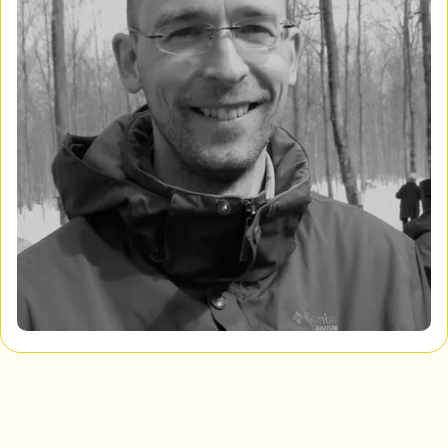
Mon Salon
Pour enregistrer vos favoris,
connectez-vous ou créez votre profil
Programmation
Mon Salon
Billetterie
Se connecter
Créer un profil
Retour à l’accueil
Annuler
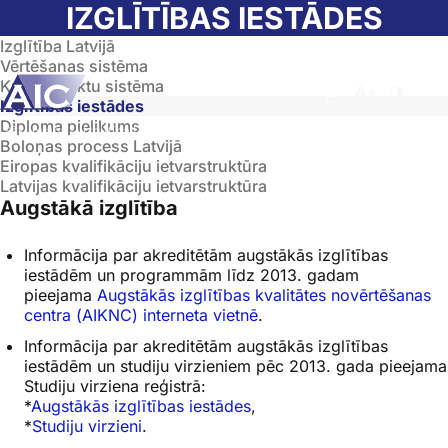
Skip to main content
IZGLĪTĪBAS IESTĀDES
Izglītība Latvijā
Vērtēšanas sistēma
Kredītpunktu sistēma
Atvērt meklēša
Nomainīt b
Nomain
Izglītības iestādes
Diploma pielikums
Sākumlapa
➝
Izglītība Latvijā
➝
Izglītības iestādes
Boloņas process Latvijā
Eiropas kvalifikāciju ietvarstruktūra
Latvijas kvalifikāciju ietvarstruktūra
Augstākā izglītība
Informācija par akreditētām augstākās izglītības
iestādēm un programmām līdz 2013. gadam
pieejama
Augstākās izglītības kvalitātes novērtēšanas
centra (AIKNC) interneta vietnē
.
Informācija par akreditētām augstākās izglītības
iestādēm un studiju virzieniem pēc 2013. gada pieejama
Studiju virziena reģistrā:
*
Augstākās izglītības iestādes
,
*
Studiju virzieni
.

◆ ◆ ◆

Write out exactly the run of lines above that starts at the line containing "Retour à l’accueil" and ends at the line containing "Boloņas process Latvijā". Include both, and leave the pictures out.

Retour à l’accueil
Annuler
Skip to main content
IZGLĪTĪBAS IESTĀDES
Izglītība Latvijā
Vērtēšanas sistēma
Kredītpunktu sistēma
Atvērt meklēša
Nomainīt b
Nomain
Izglītības iestādes
Diploma pielikums
Sākumlapa
➝
Izglītība Latvijā
➝
Izglītības iestādes
Boloņas process Latvijā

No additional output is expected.